Studies
A Prospective, Randomized, Controlled, Interventional Clinical Trial to Evaluate the Safety and Effectiveness of the Route 92 Medical MonoPoint® Reperfusion System for Aspiration Embolectomy in Acute Ischemic Stroke Patients
The SUMMIT MAX study is a prospective, randomized, controlled, interventional clinical trial to evaluate the safety and effectiveness of the Route 92 Medical MonoPoint® Reperfusion System with the Hi Point 88 and HiPoint 70 Reperfusion Catheters for aspiration thrombectomy in acute ischemic stroke patients.
EndoVascular Treatment Of Wide-Neck Aneurysms, an EvaLuation of Safety and EffectiVeness of Stryker Surpass Evolve Flow Diverter System (EVOLVE Trial)

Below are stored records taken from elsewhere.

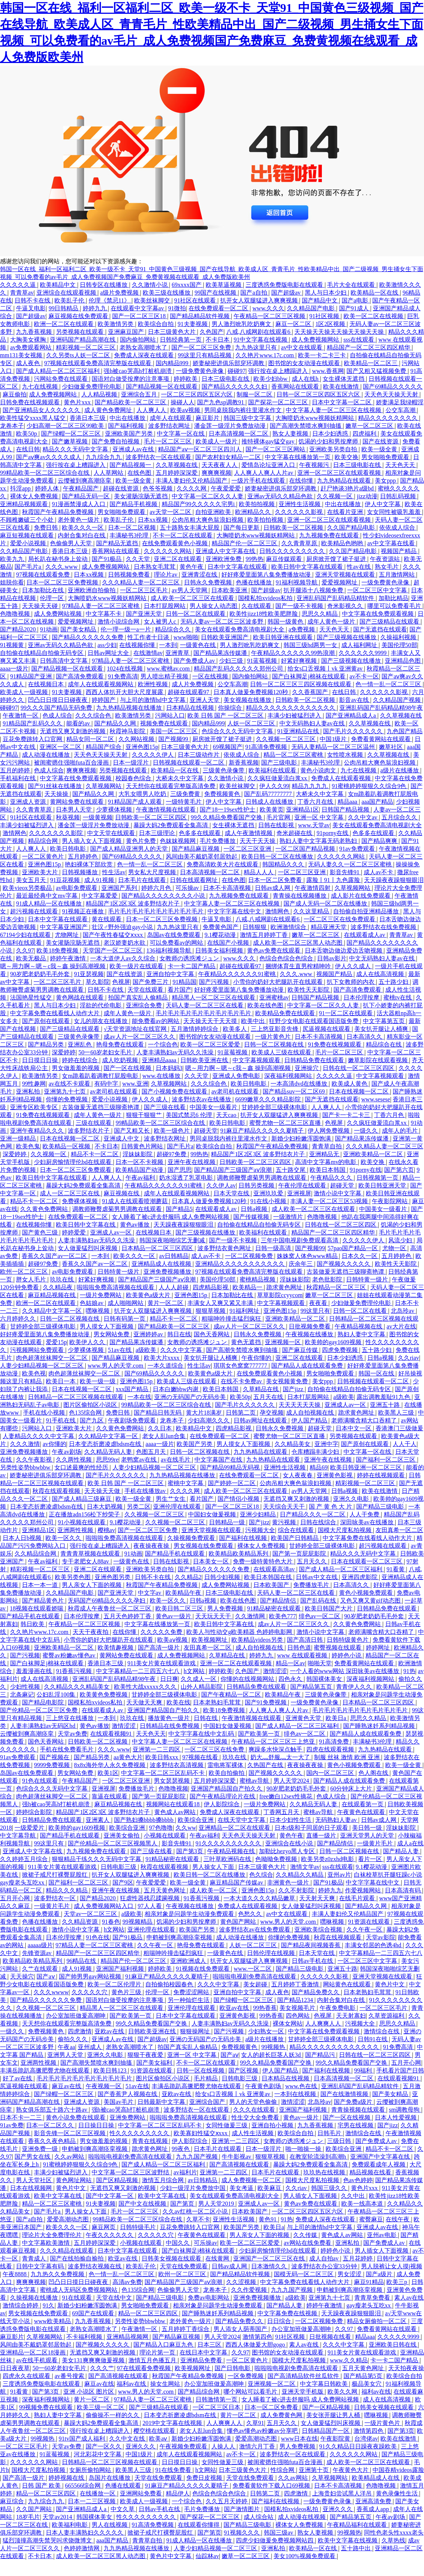 The width and height of the screenshot is (424, 2576). Describe the element at coordinates (399, 1170) in the screenshot. I see `国产第六页` at that location.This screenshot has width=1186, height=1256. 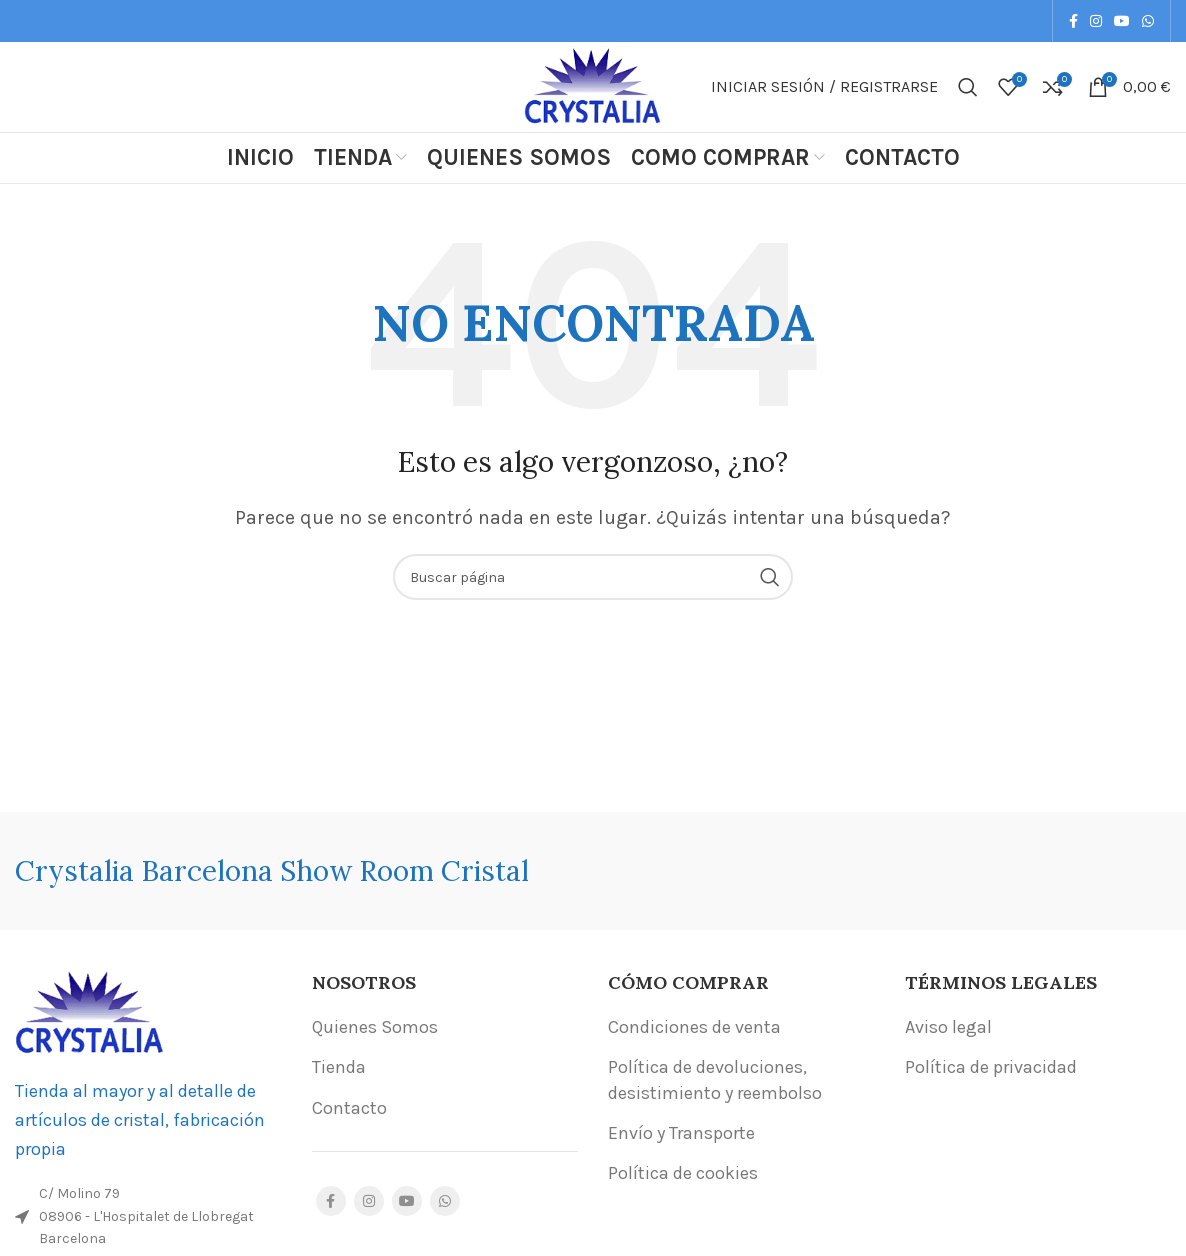 I want to click on [YouTube social link], so click(x=1122, y=21).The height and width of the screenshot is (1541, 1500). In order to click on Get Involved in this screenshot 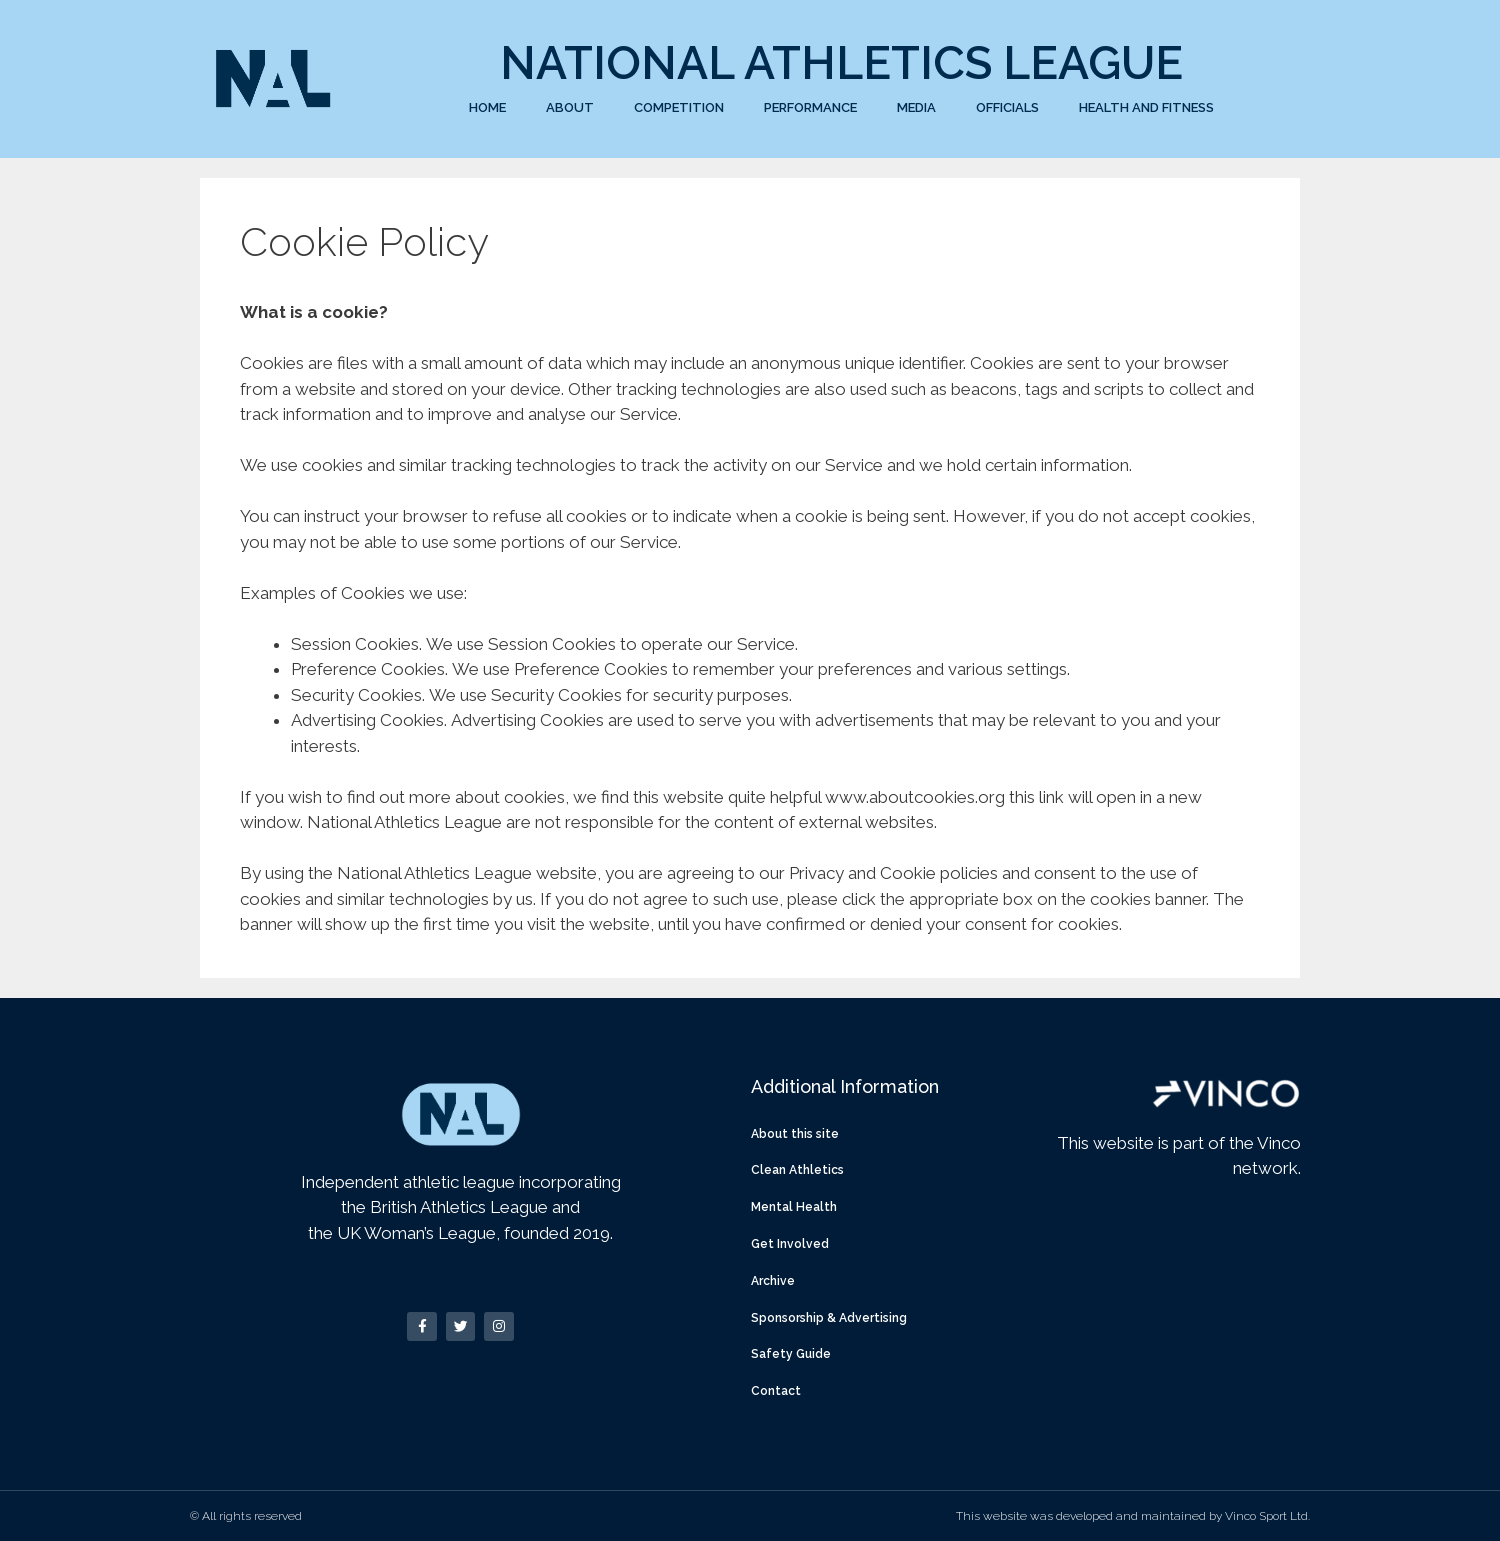, I will do `click(790, 1244)`.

The primary objective of this study is to evaluate the safety and effectiveness of the Surpass™ Evolve Flow Diverter System in the treatment of unruptured, wide-neck intracranial aneurysms measuring ≤ 12 mm and located on the ICA or its branches
SEGA - SEdation versus General Anesthesia for Endovascular Therapy in Acute Ischemic Stroke a Randomized Comparative Effectiveness Trial.
Objectives:
This study aims to estimate overall treatment benefit (improvement in disability) among acute ischemic stroke patients that are randomized to General Anesthesia (GA) compared with Sedation (CS) during endovascular therapy. Assess safety (as measured by incidence of symptomatic intracranial hemorrhage); rates of Endovascular therapy (EVT) procedural complications, reperfusion; and quality of life.
Hypothesis:
GA during EVT for acute ischemic stroke improves functional outcomes at 90 days compared to sedation.